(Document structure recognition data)
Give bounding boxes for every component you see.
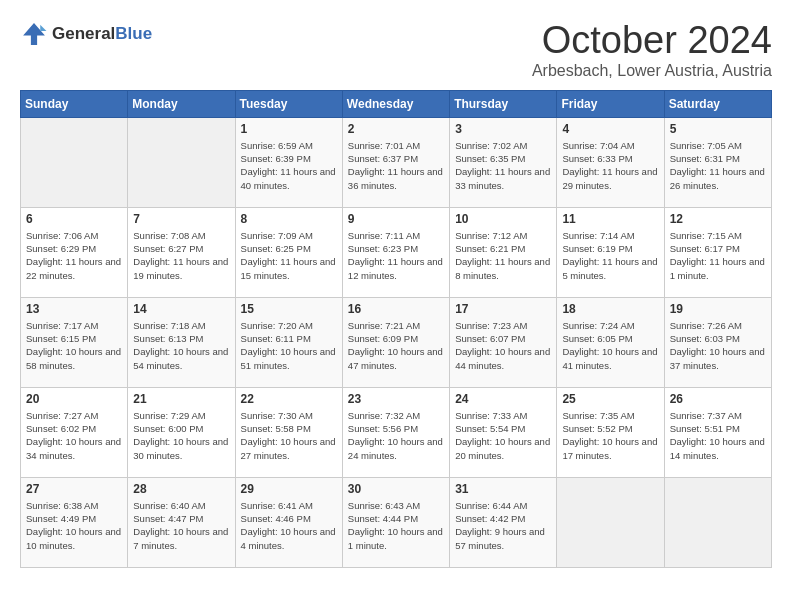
calendar-day-cell: 26Sunrise: 7:37 AM Sunset: 5:51 PM Dayli…	[664, 387, 771, 477]
calendar-day-cell: 9Sunrise: 7:11 AM Sunset: 6:23 PM Daylig…	[342, 207, 449, 297]
calendar-day-cell: 14Sunrise: 7:18 AM Sunset: 6:13 PM Dayli…	[128, 297, 235, 387]
day-number: 13	[26, 302, 122, 316]
day-number: 17	[455, 302, 551, 316]
calendar-day-cell: 27Sunrise: 6:38 AM Sunset: 4:49 PM Dayli…	[21, 477, 128, 567]
calendar-week-row: 6Sunrise: 7:06 AM Sunset: 6:29 PM Daylig…	[21, 207, 772, 297]
calendar-day-cell: 4Sunrise: 7:04 AM Sunset: 6:33 PM Daylig…	[557, 117, 664, 207]
logo-icon	[20, 20, 48, 48]
day-number: 21	[133, 392, 229, 406]
day-of-week-header: Wednesday	[342, 90, 449, 117]
day-info: Sunrise: 7:32 AM Sunset: 5:56 PM Dayligh…	[348, 409, 444, 462]
calendar-day-cell: 24Sunrise: 7:33 AM Sunset: 5:54 PM Dayli…	[450, 387, 557, 477]
page-header: GeneralBlue October 2024 Arbesbach, Lowe…	[20, 20, 772, 80]
day-number: 31	[455, 482, 551, 496]
day-info: Sunrise: 7:02 AM Sunset: 6:35 PM Dayligh…	[455, 139, 551, 192]
day-number: 20	[26, 392, 122, 406]
day-number: 16	[348, 302, 444, 316]
calendar-day-cell: 2Sunrise: 7:01 AM Sunset: 6:37 PM Daylig…	[342, 117, 449, 207]
day-number: 7	[133, 212, 229, 226]
day-number: 23	[348, 392, 444, 406]
day-info: Sunrise: 7:35 AM Sunset: 5:52 PM Dayligh…	[562, 409, 658, 462]
calendar-day-cell: 23Sunrise: 7:32 AM Sunset: 5:56 PM Dayli…	[342, 387, 449, 477]
day-of-week-header: Sunday	[21, 90, 128, 117]
day-of-week-header: Thursday	[450, 90, 557, 117]
day-info: Sunrise: 7:29 AM Sunset: 6:00 PM Dayligh…	[133, 409, 229, 462]
day-of-week-header: Monday	[128, 90, 235, 117]
location-title: Arbesbach, Lower Austria, Austria	[532, 62, 772, 80]
day-number: 1	[241, 122, 337, 136]
day-info: Sunrise: 7:26 AM Sunset: 6:03 PM Dayligh…	[670, 319, 766, 372]
day-number: 19	[670, 302, 766, 316]
day-number: 24	[455, 392, 551, 406]
day-number: 25	[562, 392, 658, 406]
calendar-day-cell: 13Sunrise: 7:17 AM Sunset: 6:15 PM Dayli…	[21, 297, 128, 387]
month-title: October 2024	[532, 20, 772, 62]
calendar-day-cell: 21Sunrise: 7:29 AM Sunset: 6:00 PM Dayli…	[128, 387, 235, 477]
calendar-day-cell: 19Sunrise: 7:26 AM Sunset: 6:03 PM Dayli…	[664, 297, 771, 387]
calendar-day-cell: 29Sunrise: 6:41 AM Sunset: 4:46 PM Dayli…	[235, 477, 342, 567]
day-info: Sunrise: 7:37 AM Sunset: 5:51 PM Dayligh…	[670, 409, 766, 462]
calendar-day-cell: 28Sunrise: 6:40 AM Sunset: 4:47 PM Dayli…	[128, 477, 235, 567]
calendar-header-row: SundayMondayTuesdayWednesdayThursdayFrid…	[21, 90, 772, 117]
day-info: Sunrise: 7:14 AM Sunset: 6:19 PM Dayligh…	[562, 229, 658, 282]
day-of-week-header: Friday	[557, 90, 664, 117]
day-of-week-header: Saturday	[664, 90, 771, 117]
day-number: 18	[562, 302, 658, 316]
day-number: 3	[455, 122, 551, 136]
day-number: 29	[241, 482, 337, 496]
calendar-week-row: 13Sunrise: 7:17 AM Sunset: 6:15 PM Dayli…	[21, 297, 772, 387]
day-number: 27	[26, 482, 122, 496]
day-info: Sunrise: 7:23 AM Sunset: 6:07 PM Dayligh…	[455, 319, 551, 372]
day-number: 30	[348, 482, 444, 496]
calendar-day-cell: 7Sunrise: 7:08 AM Sunset: 6:27 PM Daylig…	[128, 207, 235, 297]
logo: GeneralBlue	[20, 20, 152, 48]
day-info: Sunrise: 7:11 AM Sunset: 6:23 PM Dayligh…	[348, 229, 444, 282]
day-number: 28	[133, 482, 229, 496]
calendar-day-cell	[664, 477, 771, 567]
day-number: 9	[348, 212, 444, 226]
day-info: Sunrise: 7:09 AM Sunset: 6:25 PM Dayligh…	[241, 229, 337, 282]
day-number: 6	[26, 212, 122, 226]
calendar-week-row: 20Sunrise: 7:27 AM Sunset: 6:02 PM Dayli…	[21, 387, 772, 477]
calendar-day-cell	[128, 117, 235, 207]
calendar-day-cell: 10Sunrise: 7:12 AM Sunset: 6:21 PM Dayli…	[450, 207, 557, 297]
calendar-day-cell	[21, 117, 128, 207]
day-info: Sunrise: 7:17 AM Sunset: 6:15 PM Dayligh…	[26, 319, 122, 372]
day-number: 10	[455, 212, 551, 226]
day-info: Sunrise: 7:20 AM Sunset: 6:11 PM Dayligh…	[241, 319, 337, 372]
day-number: 4	[562, 122, 658, 136]
day-info: Sunrise: 7:15 AM Sunset: 6:17 PM Dayligh…	[670, 229, 766, 282]
calendar-day-cell: 11Sunrise: 7:14 AM Sunset: 6:19 PM Dayli…	[557, 207, 664, 297]
day-number: 14	[133, 302, 229, 316]
day-info: Sunrise: 7:33 AM Sunset: 5:54 PM Dayligh…	[455, 409, 551, 462]
day-number: 12	[670, 212, 766, 226]
day-number: 15	[241, 302, 337, 316]
calendar-day-cell: 6Sunrise: 7:06 AM Sunset: 6:29 PM Daylig…	[21, 207, 128, 297]
day-number: 2	[348, 122, 444, 136]
day-info: Sunrise: 7:18 AM Sunset: 6:13 PM Dayligh…	[133, 319, 229, 372]
calendar-day-cell: 8Sunrise: 7:09 AM Sunset: 6:25 PM Daylig…	[235, 207, 342, 297]
title-section: October 2024 Arbesbach, Lower Austria, A…	[532, 20, 772, 80]
day-info: Sunrise: 7:24 AM Sunset: 6:05 PM Dayligh…	[562, 319, 658, 372]
day-number: 22	[241, 392, 337, 406]
day-number: 5	[670, 122, 766, 136]
calendar-day-cell: 18Sunrise: 7:24 AM Sunset: 6:05 PM Dayli…	[557, 297, 664, 387]
day-info: Sunrise: 6:44 AM Sunset: 4:42 PM Dayligh…	[455, 499, 551, 552]
day-info: Sunrise: 6:43 AM Sunset: 4:44 PM Dayligh…	[348, 499, 444, 552]
calendar-week-row: 1Sunrise: 6:59 AM Sunset: 6:39 PM Daylig…	[21, 117, 772, 207]
calendar-day-cell: 17Sunrise: 7:23 AM Sunset: 6:07 PM Dayli…	[450, 297, 557, 387]
day-number: 11	[562, 212, 658, 226]
calendar-day-cell: 20Sunrise: 7:27 AM Sunset: 6:02 PM Dayli…	[21, 387, 128, 477]
calendar-day-cell: 16Sunrise: 7:21 AM Sunset: 6:09 PM Dayli…	[342, 297, 449, 387]
day-info: Sunrise: 7:01 AM Sunset: 6:37 PM Dayligh…	[348, 139, 444, 192]
calendar-table: SundayMondayTuesdayWednesdayThursdayFrid…	[20, 90, 772, 568]
day-info: Sunrise: 7:30 AM Sunset: 5:58 PM Dayligh…	[241, 409, 337, 462]
day-info: Sunrise: 6:40 AM Sunset: 4:47 PM Dayligh…	[133, 499, 229, 552]
day-number: 26	[670, 392, 766, 406]
day-info: Sunrise: 7:06 AM Sunset: 6:29 PM Dayligh…	[26, 229, 122, 282]
calendar-day-cell: 1Sunrise: 6:59 AM Sunset: 6:39 PM Daylig…	[235, 117, 342, 207]
day-info: Sunrise: 7:12 AM Sunset: 6:21 PM Dayligh…	[455, 229, 551, 282]
day-info: Sunrise: 6:59 AM Sunset: 6:39 PM Dayligh…	[241, 139, 337, 192]
logo-text: GeneralBlue	[52, 24, 152, 44]
day-info: Sunrise: 7:27 AM Sunset: 6:02 PM Dayligh…	[26, 409, 122, 462]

_YOUR INSTRUCTIONS_:
Whenever a line above contains "SundayMondayTuesdayWednesdayThursdayFrid", copy that line.

_EXERCISE ANSWER_:
calendar-header-row: SundayMondayTuesdayWednesdayThursdayFrid…	[21, 90, 772, 117]
calendar-table: SundayMondayTuesdayWednesdayThursdayFrid…	[20, 90, 772, 568]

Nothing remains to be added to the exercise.